Mas também devemos dar os parabéns aos outros que deram o seu melhor. Quando vemos um atleta nosso a ficar entre os 15 melhores do mundo e ficamos a saber que o senhor é GNR, temos de dar os parabéns e não há nada a exigir. Eu quando saio do meu trabalho, vou para casa, para a minha família, descansar, etc... O senhor GNR sai do emprego dele e vai treinar as poucas horas que lhe restam. Muito fica para trás e ainda consegue competir contra outros que são profissionais. E mesmo que fosse sua profissão ser atleta e não GNR, ficar entre os 15 melhores do mundo continuaria a ser fantástico. Em quantos setores temos os melhores do mundo? Se existissem umas olimpíadas de medicina ou advocacia, ou informática, ou outra coisa qualquer, traríamos mais medalhas? Talvez não, mas deveríamos aplaudir todos aqueles que estavam entre os melhores. E tudo isto sem sequer mencionar os atletas paralímpicos que ganham tudo e nem sequer ficamos a saber.

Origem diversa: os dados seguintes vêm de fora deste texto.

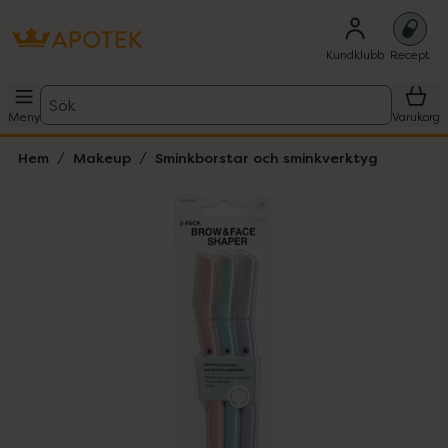
Kundklubb
Recept
Sök
Meny
Varukorg
Hem
Makeup
Sminkborstar och sminkverktyg
Hoppa över Lista
Lista: . Innehåller 1 objekt.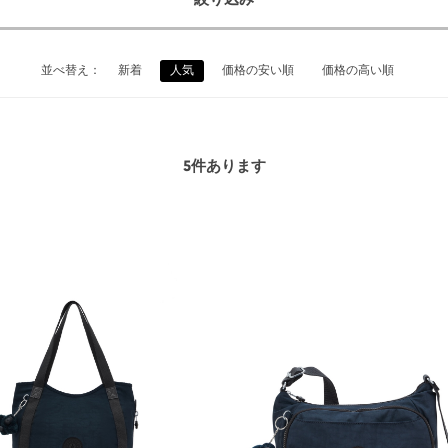
絞り込み
並べ替え：
新着
人気
価格の安い順
価格の高い順
5
件あります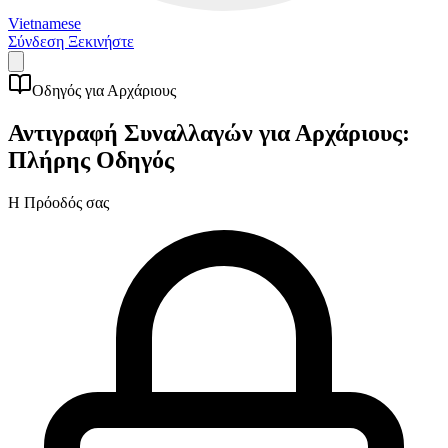
Vietnamese
Σύνδεση
Ξεκινήστε
Οδηγός για Αρχάριους
Αντιγραφή Συναλλαγών για Αρχάριους:
Πλήρης Οδηγός
Η Πρόοδός σας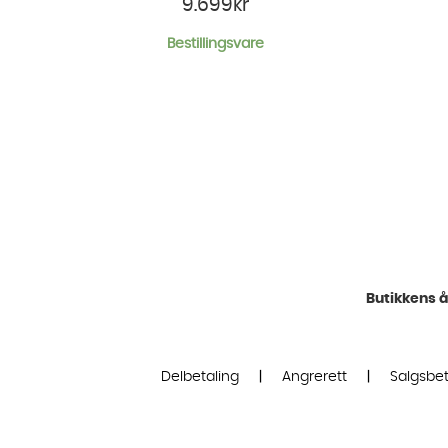
9.699
kr
Bestillingsvare
Butikkens å
Delbetaling
|
Angrerett
|
Salgsbet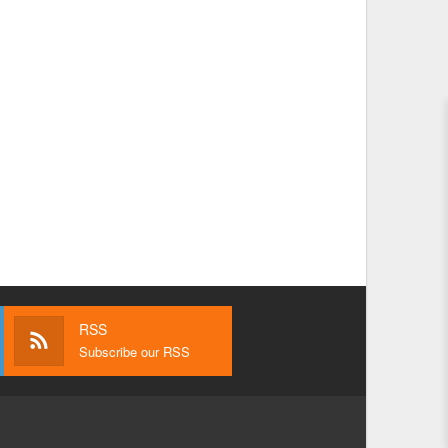
RSS
Subscribe our RSS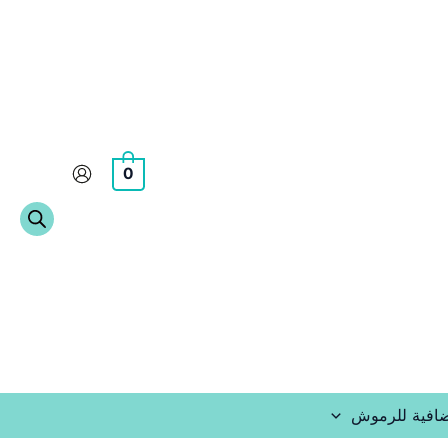
0
افية للرموش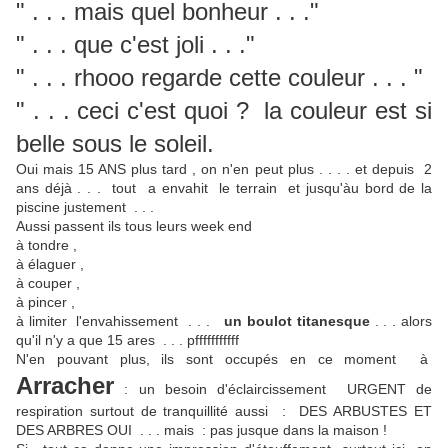
" . . . mais quel bonheur . . ."
" . . . que c'est joli . . ."
" . . . rhooo regarde cette couleur . . . "
" . . . ceci c'est quoi ? la couleur est si
belle sous le soleil.
Oui mais 15 ANS plus tard , on n'en peut plus . . . . et depuis 2
ans déjà . . . tout a envahit le terrain et jusqu'àu bord de la
piscine justement . . .
Aussi passent ils tous leurs week end
à tondre ,
à élaguer ,
à couper ,
à pincer ,
à limiter l'envahissement . . .
un boulot titanesque
. . . alors
qu'il n'y a que 15 ares . . . pfffffffffff
N'en pouvant plus, ils sont occupés en ce moment à
Arracher
: un besoin d'éclaircissement URGENT de
respiration surtout de tranquillité aussi : DES ARBUSTES ET
DES ARBRES OUI . . . mais : pas jusque dans la maison !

Para acabar, e porque o texto já está comprido, quero dar os meus parabéns aos atletas portugueses que ficaram entre os melhores e, principalmente, dou os meus parabéns à Telma Monteiro. É motivador ver uma rapariga sair de um bairro com poucas condições e chegar a um pódio de uma grande competição. Telma não subiu um vez ao pódio... subiu centenas. A Telma Monteiro é a quinta judoca mais medalhada de sempre... em todo o mundo. Saiu de um país que pouco sabe sobre judo quando comparado com outros países onde o judo enche estádios e a população para para ver os melhores a competir... e ela venceu. A já famosa frase da Telma para os seus amigos nestes jogos Olímpicos, "Eu vim para ficar", fica-lhe bem, que nem uma luva. Mas não lhe fica bem agora. Fica-lhe bem desde há 15 anos, quando ela começou a treinar e veio para ficar. Pena algumas pessoas só terem notado agora, mas ainda vamos todos a tempo.